"Agoraphobe et nyctalope, entre fantôme et lycanthrope, une ombre qui rase les murs, s’évanouit au moindre murmure". Chut… Ecoutez, y’a rien à jeter là…"Le jour je squatte les dédales des caves de la cathédrale, quand vous dormez la nuit, je danse, je viens troubler votre silence". Un choix des mots et un sens de la formule qui retiennent l’oreille. "Mycétophage et cataphile, je hante le cœur de la ville et je distille dans ses veines de la peur, de la peine". Un petit fond blues quand le besoin s’en fait sentir et quatre doigts de la main gauche plutôt habiles sur leur banjo nous ravissent.

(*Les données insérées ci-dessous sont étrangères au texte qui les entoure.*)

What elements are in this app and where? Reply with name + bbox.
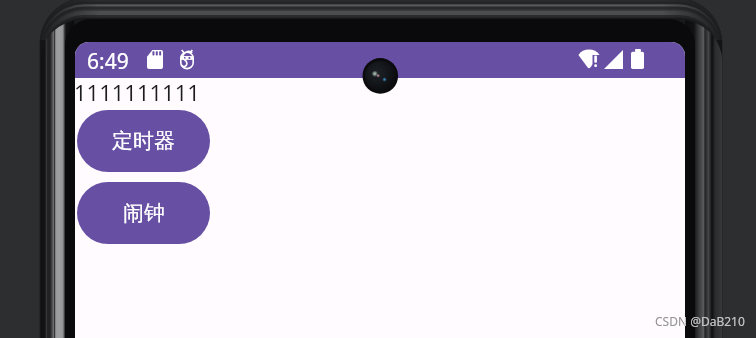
other: SD card xyxy=(147,50,163,69)
button[interactable]: 定时器 xyxy=(77,110,210,172)
other: Battery xyxy=(631,49,644,69)
other: Signal xyxy=(604,50,623,69)
staticText: 闹钟 xyxy=(123,200,165,226)
staticText: CSDN @DaB210 xyxy=(655,313,745,329)
staticText: 定时器 xyxy=(112,128,175,154)
staticText: 1111111111 xyxy=(75,77,200,107)
other: USB debugging xyxy=(180,50,194,69)
other: Wi-Fi xyxy=(578,49,600,69)
staticText: CSDN @DaB210 xyxy=(655,313,745,329)
button[interactable]: 闹钟 xyxy=(77,182,210,244)
staticText: 6:49 xyxy=(87,47,129,76)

Chanson numéro 3 réussie ! Chapeau !
Pourquoi celle-ci ? Parce qu’elle témoigne bien à sa façon de l’amour de Boule pour les univers fouillés, de son plaisir à jouer avec les mots, et à les confronter à la musique. La poétique est sans concession : du jeu, du sens et du rythme. Quand bien même Boule serait ce cancre, cette "Cervelle de moineau" qui nous raconte ses chagrins d’école, il les aura rattrapés, ses zéros en composition ! Et de la plus belle manière… Chanson 2 réussie ! Chapeau !
Les portraits s’incluent dans des ambiances soignées, rappelant la virtuosité d’un Fersen dans sa capacité à convoquer en quelques mots et quelques notes toute une atmosphère inquiétante, galerie de personnage décalés mais attachants... "Dannie" couturière "de tous les malfoutus", le "Petit-fils de Fantômas" et d’Arsène Lupin, voleur des premières classes, "Le biffin" cherchant dans les poubelles son repas de demain… Chanson 1, 4 et 7 réussies ! Ce n’est plus un chapeau, c’est un haut de forme !
Derrière ces personnages et leur monde associé se cache un petit poil qui gratte sous le col du dimanche. Dans la lignée d’un Sanseverino, on retrouve une pointe d’humour acide, pince sans rire, aux recoins de couplets, une odeur prolo aux détours d’un refrain. Les filles flics sentent la volaille derrière leur collier de perles, les bons élèves finissent piliers de comptoir, les clous pourrissent la vie et nous crucifient aux servitudes quotidiennes, et le monde menace nos enfants de psychothérapie. Ainsi va Boule ! N’oublions pas la tendresse pour ce petit vieux qui pédale dans les étoiles sur son "Vélocipède interstellaire", la "Carte postale à [la] cousine qui habite au bord de la méditerranée" et la très belle patronne… Le tableau est complet, tout le monde est à bord. L’album peut circuler, il a de belles rencontres à proposer.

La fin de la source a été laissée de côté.